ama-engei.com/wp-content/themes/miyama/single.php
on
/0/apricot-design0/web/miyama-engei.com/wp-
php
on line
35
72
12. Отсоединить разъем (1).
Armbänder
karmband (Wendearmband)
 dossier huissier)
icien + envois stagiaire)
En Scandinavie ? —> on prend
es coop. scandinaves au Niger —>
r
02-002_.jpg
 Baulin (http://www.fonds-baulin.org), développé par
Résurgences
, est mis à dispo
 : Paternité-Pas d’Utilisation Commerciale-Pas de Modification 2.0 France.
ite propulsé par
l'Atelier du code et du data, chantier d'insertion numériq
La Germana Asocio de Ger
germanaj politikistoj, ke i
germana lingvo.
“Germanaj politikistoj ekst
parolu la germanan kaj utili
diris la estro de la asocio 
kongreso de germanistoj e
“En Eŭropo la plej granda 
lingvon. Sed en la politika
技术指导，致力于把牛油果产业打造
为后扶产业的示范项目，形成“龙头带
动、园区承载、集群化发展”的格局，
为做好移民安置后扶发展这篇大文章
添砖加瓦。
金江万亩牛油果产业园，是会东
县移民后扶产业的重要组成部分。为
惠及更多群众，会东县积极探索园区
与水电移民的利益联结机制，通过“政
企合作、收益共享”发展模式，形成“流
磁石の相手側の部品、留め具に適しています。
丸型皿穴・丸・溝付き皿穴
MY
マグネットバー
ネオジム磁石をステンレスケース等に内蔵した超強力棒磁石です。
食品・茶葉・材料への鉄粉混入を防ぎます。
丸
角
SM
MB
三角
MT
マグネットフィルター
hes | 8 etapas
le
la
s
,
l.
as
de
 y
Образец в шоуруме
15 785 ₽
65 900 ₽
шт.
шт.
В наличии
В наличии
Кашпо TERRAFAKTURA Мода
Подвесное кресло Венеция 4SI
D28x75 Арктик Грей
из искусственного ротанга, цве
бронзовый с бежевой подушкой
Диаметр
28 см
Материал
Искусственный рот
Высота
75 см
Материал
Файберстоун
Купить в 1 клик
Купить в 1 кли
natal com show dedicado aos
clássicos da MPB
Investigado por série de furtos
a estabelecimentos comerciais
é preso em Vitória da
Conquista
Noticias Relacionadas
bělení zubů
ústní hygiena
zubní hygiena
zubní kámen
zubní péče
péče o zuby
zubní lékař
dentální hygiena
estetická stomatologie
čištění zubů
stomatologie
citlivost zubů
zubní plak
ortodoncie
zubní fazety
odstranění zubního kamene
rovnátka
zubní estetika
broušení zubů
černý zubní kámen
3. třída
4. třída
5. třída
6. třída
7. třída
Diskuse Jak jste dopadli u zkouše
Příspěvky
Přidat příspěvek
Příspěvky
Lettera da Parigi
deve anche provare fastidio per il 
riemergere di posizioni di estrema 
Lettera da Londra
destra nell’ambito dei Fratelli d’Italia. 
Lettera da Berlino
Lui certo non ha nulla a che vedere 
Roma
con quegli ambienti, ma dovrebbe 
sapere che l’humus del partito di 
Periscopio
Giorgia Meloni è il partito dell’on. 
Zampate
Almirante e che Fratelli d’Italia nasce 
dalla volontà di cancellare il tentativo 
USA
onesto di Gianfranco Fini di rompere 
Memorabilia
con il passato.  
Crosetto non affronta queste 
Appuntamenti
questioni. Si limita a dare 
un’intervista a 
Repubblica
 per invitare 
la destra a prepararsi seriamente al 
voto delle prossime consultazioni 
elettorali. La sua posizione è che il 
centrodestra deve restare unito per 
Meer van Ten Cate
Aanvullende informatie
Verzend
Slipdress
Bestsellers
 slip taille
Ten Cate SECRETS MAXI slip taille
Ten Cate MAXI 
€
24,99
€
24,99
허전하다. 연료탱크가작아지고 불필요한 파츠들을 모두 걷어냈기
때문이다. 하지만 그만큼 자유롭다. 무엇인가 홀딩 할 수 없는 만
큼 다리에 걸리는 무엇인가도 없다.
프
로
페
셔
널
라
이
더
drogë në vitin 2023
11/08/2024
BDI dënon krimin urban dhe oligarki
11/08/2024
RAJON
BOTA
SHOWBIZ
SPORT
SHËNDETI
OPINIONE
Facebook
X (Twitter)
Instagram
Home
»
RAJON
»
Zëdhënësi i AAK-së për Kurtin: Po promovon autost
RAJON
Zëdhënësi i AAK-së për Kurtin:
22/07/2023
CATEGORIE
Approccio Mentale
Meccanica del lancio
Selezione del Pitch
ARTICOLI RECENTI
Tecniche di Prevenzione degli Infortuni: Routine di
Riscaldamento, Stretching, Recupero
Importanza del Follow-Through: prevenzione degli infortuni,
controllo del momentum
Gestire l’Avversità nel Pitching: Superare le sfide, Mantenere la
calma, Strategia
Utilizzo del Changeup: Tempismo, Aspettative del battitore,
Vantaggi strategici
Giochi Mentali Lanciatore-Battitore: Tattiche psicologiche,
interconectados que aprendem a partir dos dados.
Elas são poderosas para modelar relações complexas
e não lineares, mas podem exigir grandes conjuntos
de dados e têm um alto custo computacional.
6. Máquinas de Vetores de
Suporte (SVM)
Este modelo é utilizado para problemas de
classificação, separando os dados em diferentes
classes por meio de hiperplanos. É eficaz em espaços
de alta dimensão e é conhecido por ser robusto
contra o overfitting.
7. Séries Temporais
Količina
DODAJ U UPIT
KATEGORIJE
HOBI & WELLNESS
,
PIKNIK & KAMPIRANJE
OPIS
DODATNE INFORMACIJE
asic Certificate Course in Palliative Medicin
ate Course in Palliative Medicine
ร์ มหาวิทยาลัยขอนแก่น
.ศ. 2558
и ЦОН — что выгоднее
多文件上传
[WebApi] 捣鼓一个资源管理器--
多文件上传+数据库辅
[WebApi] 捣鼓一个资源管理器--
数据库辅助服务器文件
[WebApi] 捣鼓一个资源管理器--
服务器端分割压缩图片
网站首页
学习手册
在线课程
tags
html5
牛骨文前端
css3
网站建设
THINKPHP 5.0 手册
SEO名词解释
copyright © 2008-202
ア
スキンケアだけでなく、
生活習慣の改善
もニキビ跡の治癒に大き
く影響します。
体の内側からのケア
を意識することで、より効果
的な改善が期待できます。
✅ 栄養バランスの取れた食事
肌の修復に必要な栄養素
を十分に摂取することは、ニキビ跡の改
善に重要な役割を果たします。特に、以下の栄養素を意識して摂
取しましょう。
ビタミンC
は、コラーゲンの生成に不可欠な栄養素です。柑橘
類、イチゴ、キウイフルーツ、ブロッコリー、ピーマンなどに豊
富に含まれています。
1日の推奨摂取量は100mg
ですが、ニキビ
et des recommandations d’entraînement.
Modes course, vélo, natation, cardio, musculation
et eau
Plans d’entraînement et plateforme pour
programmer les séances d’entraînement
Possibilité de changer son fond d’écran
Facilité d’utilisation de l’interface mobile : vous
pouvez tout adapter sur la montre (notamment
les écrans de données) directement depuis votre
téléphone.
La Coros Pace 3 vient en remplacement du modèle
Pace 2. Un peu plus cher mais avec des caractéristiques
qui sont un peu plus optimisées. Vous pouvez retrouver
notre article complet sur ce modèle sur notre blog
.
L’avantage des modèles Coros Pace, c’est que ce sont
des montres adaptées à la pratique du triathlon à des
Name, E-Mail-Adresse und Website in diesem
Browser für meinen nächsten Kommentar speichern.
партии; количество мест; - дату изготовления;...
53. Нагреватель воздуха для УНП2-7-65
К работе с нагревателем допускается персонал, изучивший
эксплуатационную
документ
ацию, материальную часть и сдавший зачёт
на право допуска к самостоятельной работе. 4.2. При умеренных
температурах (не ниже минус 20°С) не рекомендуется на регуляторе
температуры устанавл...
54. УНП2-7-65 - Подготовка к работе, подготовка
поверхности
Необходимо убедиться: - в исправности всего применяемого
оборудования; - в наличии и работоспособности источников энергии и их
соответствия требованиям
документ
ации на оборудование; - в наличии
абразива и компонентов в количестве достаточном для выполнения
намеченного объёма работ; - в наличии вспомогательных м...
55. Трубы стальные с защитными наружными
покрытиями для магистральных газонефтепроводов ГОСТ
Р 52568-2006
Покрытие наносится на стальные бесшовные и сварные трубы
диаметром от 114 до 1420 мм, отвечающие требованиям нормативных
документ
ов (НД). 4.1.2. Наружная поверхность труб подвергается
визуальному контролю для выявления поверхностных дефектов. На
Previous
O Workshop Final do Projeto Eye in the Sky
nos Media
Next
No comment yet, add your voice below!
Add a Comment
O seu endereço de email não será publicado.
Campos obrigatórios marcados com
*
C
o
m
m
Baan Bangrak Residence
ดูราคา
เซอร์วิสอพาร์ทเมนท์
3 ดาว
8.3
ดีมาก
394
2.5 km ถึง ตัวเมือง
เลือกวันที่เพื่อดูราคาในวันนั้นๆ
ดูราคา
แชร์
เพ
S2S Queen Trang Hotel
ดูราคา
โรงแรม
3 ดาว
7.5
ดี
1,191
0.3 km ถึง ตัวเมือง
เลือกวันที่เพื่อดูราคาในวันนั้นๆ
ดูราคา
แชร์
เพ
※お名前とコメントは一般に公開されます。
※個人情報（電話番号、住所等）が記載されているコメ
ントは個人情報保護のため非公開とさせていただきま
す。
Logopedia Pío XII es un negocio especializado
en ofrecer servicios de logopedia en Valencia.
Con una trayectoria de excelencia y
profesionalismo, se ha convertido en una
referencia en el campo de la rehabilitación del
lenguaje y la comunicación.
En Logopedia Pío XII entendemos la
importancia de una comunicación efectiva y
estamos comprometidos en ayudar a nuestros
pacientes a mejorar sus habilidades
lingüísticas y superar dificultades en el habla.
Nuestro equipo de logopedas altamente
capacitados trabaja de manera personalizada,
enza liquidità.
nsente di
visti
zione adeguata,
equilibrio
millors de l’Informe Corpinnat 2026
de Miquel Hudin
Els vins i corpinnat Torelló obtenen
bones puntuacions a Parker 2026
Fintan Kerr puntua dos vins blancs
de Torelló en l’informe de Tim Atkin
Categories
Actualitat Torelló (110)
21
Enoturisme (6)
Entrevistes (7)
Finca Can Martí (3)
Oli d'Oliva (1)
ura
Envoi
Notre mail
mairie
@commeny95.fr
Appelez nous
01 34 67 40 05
---------------
### What is needed
Which lines of the listing include the string "стальные"? Pull them out.

### Response area
55. Трубы стальные с защитными наружными
Покрытие наносится на стальные бесшовные и сварные трубы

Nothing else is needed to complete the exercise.